Problem to work on: Exactly as they appear, output all of the records. Skip any images.
· · · · · · ·
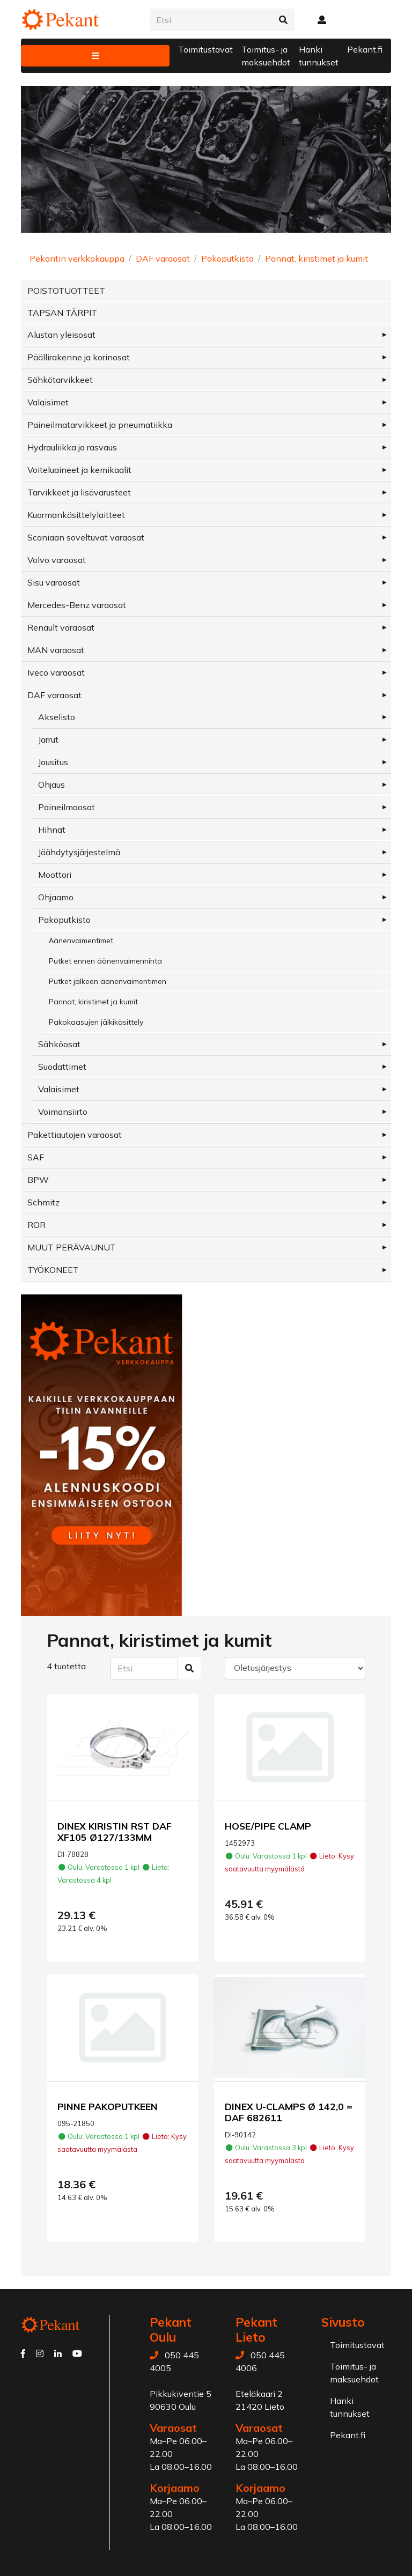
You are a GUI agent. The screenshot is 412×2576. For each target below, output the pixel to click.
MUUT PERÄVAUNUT (71, 1247)
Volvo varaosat (56, 559)
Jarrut (48, 739)
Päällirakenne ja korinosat (78, 357)
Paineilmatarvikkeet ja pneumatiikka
· · · · · · ·
Answer section:
You are a GUI agent. The screenshot is 412×2576. For each target below, output the pixel to click.
MUUT PERÄVAUNUT (71, 1247)
Volvo varaosat (56, 559)
Jarrut (48, 739)
Päällirakenne ja korinosat (78, 357)
Paineilmatarvikkeet ja pneumatiikka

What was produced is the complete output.